Fre:ac doesn’t have the prettiest interface or even the most user-friendly one. But it is a free audio converter for Windows PCs that can make quick work of converting your FLAC files to MP3s because it’s designed to utilize multi-core CPUs to optimize conversion speeds. Plus, you can easily download it from the Microsoft Store and get right to converting as soon as it’s installed. In addition to an audio converter, Fre:ac also includes features such as an integrated CD ripper, a user interface that can be displayed in 43 languages, and Unicode support for tags and file names, just to name a few.
To MP3 Converter Free (MacOS)
One of the most popular audio converters in the Mac Store is the aptly titled To MP3 Converter Free, an easy-to-use utility for converting from one of over 200 audio and video formats to MP3. The software supports FLAC files and the process for making the conversion couldn’t be simpler. The software also allows you to change the output from a constant bitrate to a variable bitrate and transfer tags from the source file.
An annual subscription for $7 will help you batch convert folders and files. You will also be able to modify sound using fade in and fade out, and cut silence before and after songs.
CloudConvert (Google Chrome extension/online option)

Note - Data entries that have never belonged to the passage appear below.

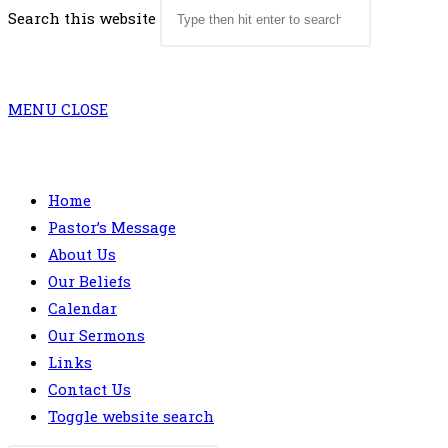
Search this website
MENU
CLOSE
Home
Pastor’s Message
About Us
Our Beliefs
Calendar
Our Sermons
Links
Contact Us
Toggle website search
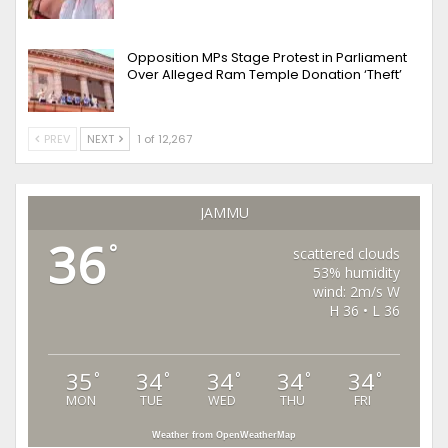
Opposition MPs Stage Protest in Parliament
Over Alleged Ram Temple Donation ‘Theft’
PREV
NEXT
1 of 12,267
JAMMU
36
°
scattered clouds
53% humidity
wind: 2m/s W
H 36 • L 36
35
34
34
34
34
°
°
°
°
°
MON
TUE
WED
THU
FRI
Weather from OpenWeatherMap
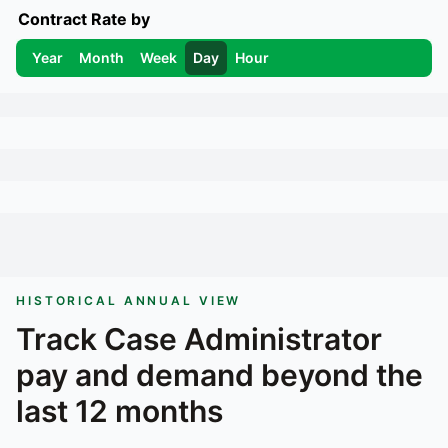
Contract Rate by
Year
Month
Week
Day
Hour
HISTORICAL ANNUAL VIEW
Track
Case Administrator
pay and demand beyond the
last 12 months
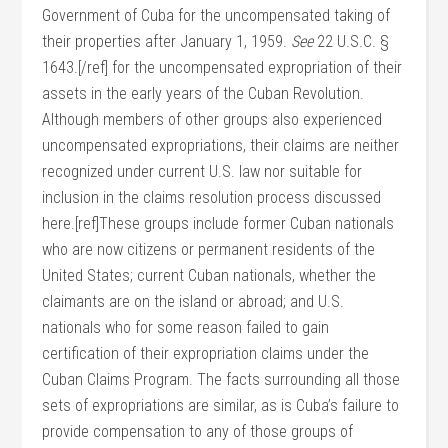
Government of Cuba for the uncompensated taking of
their properties after January 1, 1959.
See
22 U.S.C. §
1643.[/ref] for the uncompensated expropriation of their
assets in the early years of the Cuban Revolution.
Although members of other groups also experienced
uncompensated expropriations, their claims are neither
recognized under current U.S. law nor suitable for
inclusion in the claims resolution process discussed
here.[ref]These groups include former Cuban nationals
who are now citizens or permanent residents of the
United States; current Cuban nationals, whether the
claimants are on the island or abroad; and U.S.
nationals who for some reason failed to gain
certification of their expropriation claims under the
Cuban Claims Program. The facts surrounding all those
sets of expropriations are similar, as is Cuba’s failure to
provide compensation to any of those groups of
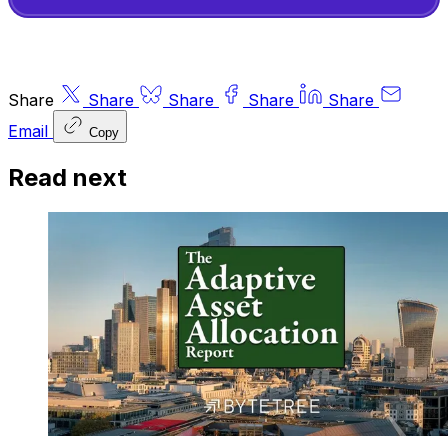
Share
Share
Share
Share
Share
Email
Copy
Read next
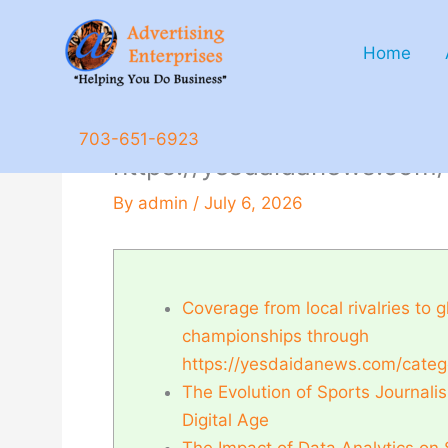
Skip
to
Home
content
Coverage from local rivalr
703-651-6923
https://yesdaidanews.com/
By
admin
/
July 6, 2026
Coverage from local rivalries to g
championships through
https://yesdaidanews.com/categ
The Evolution of Sports Journalis
Digital Age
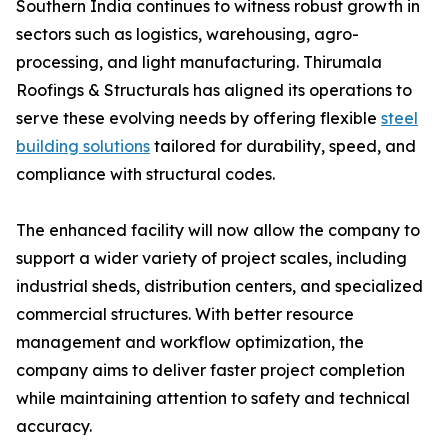
Southern India continues to witness robust growth in
sectors such as logistics, warehousing, agro-
processing, and light manufacturing. Thirumala
Roofings & Structurals has aligned its operations to
serve these evolving needs by offering flexible
steel
building solutions
tailored for durability, speed, and
compliance with structural codes.
The enhanced facility will now allow the company to
support a wider variety of project scales, including
industrial sheds, distribution centers, and specialized
commercial structures. With better resource
management and workflow optimization, the
company aims to deliver faster project completion
while maintaining attention to safety and technical
accuracy.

You don’t have to waste precious space on your device to use CloudConvert. It requires a connection to the internet as it’s a web-based program. For those using the Google Chrome browser or a Chromebook, there is also the option to work with CloudConvert as a Chrome add-on. Just download the add-on, open it, and you’re ready to go.
You can convert most files using CloudConvert, whether they are audio or virtually anything else. Its long list of services includes documents, videos, images, and e-books, with more to boot. Additionally, it can handle FLAC and MP3 files seamlessly. It’s ideal for anyone using a Chromebook or Google Drive as files can be easily retrieved and stored online.
Compared to the other options on our list, CloudConvert has fewer advanced features due to it being a web-based service. You can manipulate some basic controls like bitrate, but more in-depth controls are mostly absent. You may welcome the lack of advanced features as a way to simplify the file conversion process.